## Dataset entries
-- Opening Marker --

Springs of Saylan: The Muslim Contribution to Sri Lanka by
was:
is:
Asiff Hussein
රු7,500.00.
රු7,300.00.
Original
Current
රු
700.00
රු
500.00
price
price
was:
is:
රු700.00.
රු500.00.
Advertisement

-- Closing Marker --
-- Opening Marker --

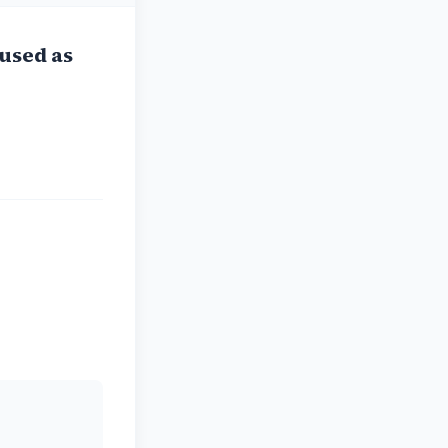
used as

-- Closing Marker --

## What you will do
Give back the records above exactly, limited to the lines between the one holding "Springs of Saylan: The" and the one holding "Advertisement", inclusive.

## Result for this task
Springs of Saylan: The Muslim Contribution to Sri Lanka by
was:
is:
Asiff Hussein
රු7,500.00.
රු7,300.00.
Original
Current
රු
700.00
රු
500.00
price
price
was:
is:
රු700.00.
රු500.00.
Advertisement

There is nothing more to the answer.